L. Michelle Bowe - PhD. 1997, Vanderbilt Unviersity; michelle is an Assistant Professor of Biology and Curator of the Herbarium at Southwest Missouri State University in Springfield, Missouri. Michelle was the first to develop the slowly evolving mitochondrial gene for molecular systematic studies in seed plants, and authored a seminal paper on the phylogenetic implications of RNA implications of RNA deidtion and gene processing.
Suneeti Jog - PhD botany, 2003 Cleveland State University; Suneeti is currently a post doctoral researcher with the Kansas Biological Survery, University of Kansas. While in dePamphilis lab, Suneeti was interested in plant molecular systematics and evolution.

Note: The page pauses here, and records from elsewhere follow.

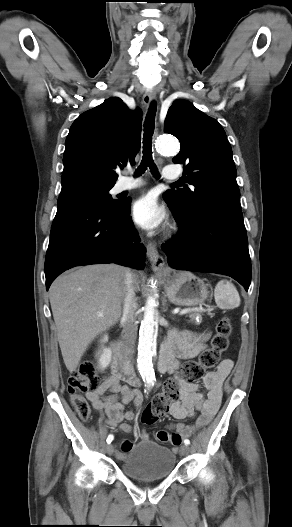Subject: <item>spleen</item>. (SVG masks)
<instances>
[{
  "label": "spleen",
  "mask_w": 292,
  "mask_h": 527,
  "mask_svg": "<svg viewBox=\"0 0 292 527\" xmlns=\"http://www.w3.org/2000/svg\"><path fill=\"white\" fill-rule=\"evenodd\" d=\"M214 298L216 304L223 309H234L240 305V296L236 287L227 280H221L215 287Z\"/></svg>",
  "instance_id": "1"
}]
</instances>
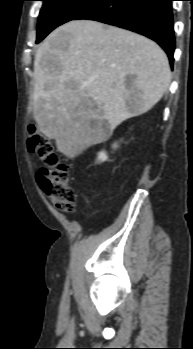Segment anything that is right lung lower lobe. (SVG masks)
I'll use <instances>...</instances> for the list:
<instances>
[{
    "instance_id": "obj_1",
    "label": "right lung lower lobe",
    "mask_w": 193,
    "mask_h": 349,
    "mask_svg": "<svg viewBox=\"0 0 193 349\" xmlns=\"http://www.w3.org/2000/svg\"><path fill=\"white\" fill-rule=\"evenodd\" d=\"M173 0H96L74 20H95L142 34L157 42L173 66Z\"/></svg>"
}]
</instances>
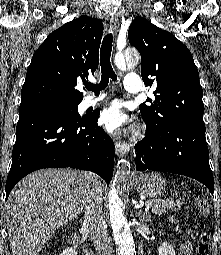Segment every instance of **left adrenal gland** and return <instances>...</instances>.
I'll use <instances>...</instances> for the list:
<instances>
[{
  "instance_id": "1",
  "label": "left adrenal gland",
  "mask_w": 221,
  "mask_h": 255,
  "mask_svg": "<svg viewBox=\"0 0 221 255\" xmlns=\"http://www.w3.org/2000/svg\"><path fill=\"white\" fill-rule=\"evenodd\" d=\"M137 216L142 221H147V220L149 221L150 220V215L148 213L141 212V210H138Z\"/></svg>"
}]
</instances>
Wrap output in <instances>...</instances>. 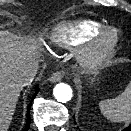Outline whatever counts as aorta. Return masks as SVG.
<instances>
[{
	"label": "aorta",
	"mask_w": 131,
	"mask_h": 131,
	"mask_svg": "<svg viewBox=\"0 0 131 131\" xmlns=\"http://www.w3.org/2000/svg\"><path fill=\"white\" fill-rule=\"evenodd\" d=\"M53 95L57 101L66 103L71 100L73 91L69 85L65 83H59L54 87Z\"/></svg>",
	"instance_id": "1"
}]
</instances>
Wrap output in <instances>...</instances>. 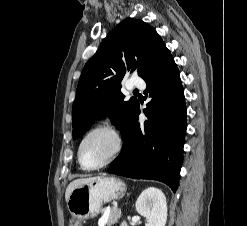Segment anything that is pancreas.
<instances>
[{"instance_id":"1","label":"pancreas","mask_w":247,"mask_h":226,"mask_svg":"<svg viewBox=\"0 0 247 226\" xmlns=\"http://www.w3.org/2000/svg\"><path fill=\"white\" fill-rule=\"evenodd\" d=\"M118 218L119 212L117 210H114L109 216L108 223H114L118 220Z\"/></svg>"}]
</instances>
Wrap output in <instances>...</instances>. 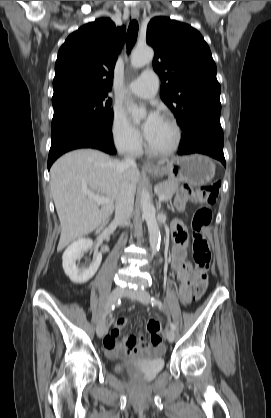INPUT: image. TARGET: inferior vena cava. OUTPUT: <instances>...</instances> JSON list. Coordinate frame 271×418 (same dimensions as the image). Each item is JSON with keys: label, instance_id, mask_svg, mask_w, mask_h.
<instances>
[{"label": "inferior vena cava", "instance_id": "inferior-vena-cava-1", "mask_svg": "<svg viewBox=\"0 0 271 418\" xmlns=\"http://www.w3.org/2000/svg\"><path fill=\"white\" fill-rule=\"evenodd\" d=\"M126 167L136 165L135 160L126 158L124 161ZM134 207V192L127 186L120 189L119 195L116 199L115 206V221L119 225H126L129 222Z\"/></svg>", "mask_w": 271, "mask_h": 418}]
</instances>
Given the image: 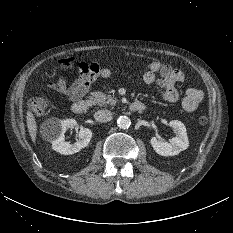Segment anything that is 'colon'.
<instances>
[{"label": "colon", "mask_w": 233, "mask_h": 233, "mask_svg": "<svg viewBox=\"0 0 233 233\" xmlns=\"http://www.w3.org/2000/svg\"><path fill=\"white\" fill-rule=\"evenodd\" d=\"M75 59L73 57L64 58L58 61V65L61 69H68L73 66ZM82 63V62H80ZM29 109L36 115H43L46 113L49 107V101L46 98H34L28 102ZM209 119L207 116L202 115L199 117L198 122L201 125H206Z\"/></svg>", "instance_id": "obj_1"}]
</instances>
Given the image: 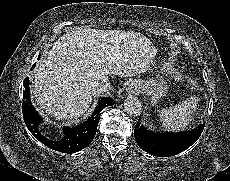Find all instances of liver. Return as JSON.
<instances>
[{
  "label": "liver",
  "instance_id": "obj_1",
  "mask_svg": "<svg viewBox=\"0 0 230 181\" xmlns=\"http://www.w3.org/2000/svg\"><path fill=\"white\" fill-rule=\"evenodd\" d=\"M155 52L147 38L132 32H68L35 69L33 98L46 117L76 121L92 103L94 83L145 72Z\"/></svg>",
  "mask_w": 230,
  "mask_h": 181
}]
</instances>
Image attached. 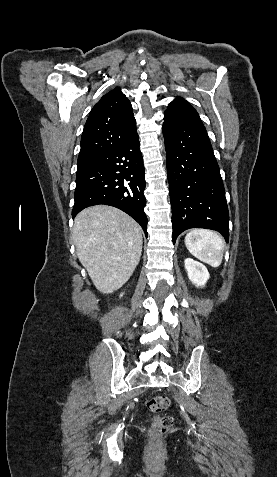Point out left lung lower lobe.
I'll use <instances>...</instances> for the list:
<instances>
[{"label":"left lung lower lobe","mask_w":277,"mask_h":477,"mask_svg":"<svg viewBox=\"0 0 277 477\" xmlns=\"http://www.w3.org/2000/svg\"><path fill=\"white\" fill-rule=\"evenodd\" d=\"M172 206L173 243L189 228H207L229 240L225 190L204 125L163 123Z\"/></svg>","instance_id":"1"}]
</instances>
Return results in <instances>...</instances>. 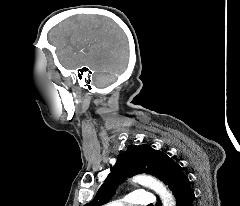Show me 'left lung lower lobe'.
<instances>
[{
    "instance_id": "0a47b994",
    "label": "left lung lower lobe",
    "mask_w": 240,
    "mask_h": 206,
    "mask_svg": "<svg viewBox=\"0 0 240 206\" xmlns=\"http://www.w3.org/2000/svg\"><path fill=\"white\" fill-rule=\"evenodd\" d=\"M166 184L173 192L177 206L195 205V195L191 188V183L183 172L182 167L176 162L173 163L168 172ZM156 206H160V202H157Z\"/></svg>"
}]
</instances>
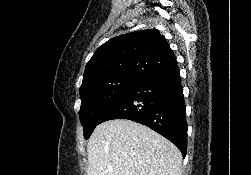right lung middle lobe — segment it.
<instances>
[{"label":"right lung middle lobe","instance_id":"right-lung-middle-lobe-1","mask_svg":"<svg viewBox=\"0 0 251 175\" xmlns=\"http://www.w3.org/2000/svg\"><path fill=\"white\" fill-rule=\"evenodd\" d=\"M141 79L118 76L110 80L92 83L80 88V121L84 127V138L88 139L102 114L112 106L129 88Z\"/></svg>","mask_w":251,"mask_h":175}]
</instances>
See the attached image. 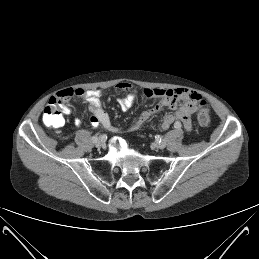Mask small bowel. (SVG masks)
I'll return each instance as SVG.
<instances>
[{
	"mask_svg": "<svg viewBox=\"0 0 259 259\" xmlns=\"http://www.w3.org/2000/svg\"><path fill=\"white\" fill-rule=\"evenodd\" d=\"M117 90L126 93V96L117 100L121 110L127 111L140 98H157L159 102L152 108L145 110L137 119H135L128 129L136 131L150 123L151 119L159 113L164 107L173 110V113L166 114L161 122L160 127L163 130L168 129L173 123L179 122L186 131L192 130L191 115L199 108L201 96L193 90L187 88L162 89V88H146L139 92L134 85L127 82H121L116 86ZM82 98L89 104L91 112L90 122L93 126H102L113 133L118 132V128L114 127L109 114L102 106L101 90H84L82 88L65 89L57 93L54 99L62 102V109L65 113L70 110L64 105L70 97ZM75 124L79 126L81 121L75 120Z\"/></svg>",
	"mask_w": 259,
	"mask_h": 259,
	"instance_id": "c3829d8e",
	"label": "small bowel"
}]
</instances>
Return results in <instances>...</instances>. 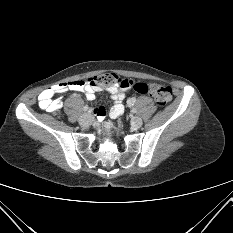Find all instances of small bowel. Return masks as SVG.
Here are the masks:
<instances>
[{"label": "small bowel", "mask_w": 233, "mask_h": 233, "mask_svg": "<svg viewBox=\"0 0 233 233\" xmlns=\"http://www.w3.org/2000/svg\"><path fill=\"white\" fill-rule=\"evenodd\" d=\"M68 90L83 92L88 101H93L95 99V94L103 90V84H97L91 78H88L86 81L77 80L54 85L43 90L39 94V107L49 112L57 111L58 109H60L62 102L60 98H56L55 96L58 94H62ZM106 91L111 95V98L114 102L113 105L110 107L108 113L111 118H118L124 113L123 100L125 98L126 91L117 86L108 87L106 88ZM135 100L136 99L134 97H130L127 100L128 105L132 106L135 103ZM106 114L107 110L103 106H101L92 112V117L97 118L99 121H102L104 120ZM92 127L95 128V133L98 137L104 136V131L101 127H99L98 121H93Z\"/></svg>", "instance_id": "small-bowel-1"}]
</instances>
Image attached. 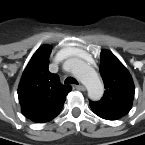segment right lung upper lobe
<instances>
[{
	"instance_id": "right-lung-upper-lobe-1",
	"label": "right lung upper lobe",
	"mask_w": 145,
	"mask_h": 145,
	"mask_svg": "<svg viewBox=\"0 0 145 145\" xmlns=\"http://www.w3.org/2000/svg\"><path fill=\"white\" fill-rule=\"evenodd\" d=\"M52 48L41 46L25 68L19 87L18 98L25 117L37 123L55 118L61 111L71 87L63 86L59 76L48 70Z\"/></svg>"
}]
</instances>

Henrietta Croom - PhD, University of North Carolina, Chapel Hill; Henrietta is a Professor of Biology at the University of the South in Sewanee, TN and works with us on studies of the coxl gene and its associated group I intron in flowering plants. Henrietta was visiting the lab on sabbatical from Fall 1996 - Summer 1997.
Kim Steiner - PhD., UC Davis; Kim is Chairman and Associate Curator of the Biology Department at the California Academy of Sciences and a world expert on plants that produce oil-flowers. Kim has worked in our lab from time to time on Scrophulariaceae molecular systematics.
Gwenaele Coat - Gwenaele visited the lab from Roscoff, France in 1999-2000. She was fervently running the new CEQ 2000 on a 24-hour basis, pumping out those sequences.
Wayne Elisens - A Professor of Botany at the University of Oklahoma, Wayne spent a sabbatical year in our lab (1994) working on scroph molecular systematics and helped launch the plant mitochondrial gene project.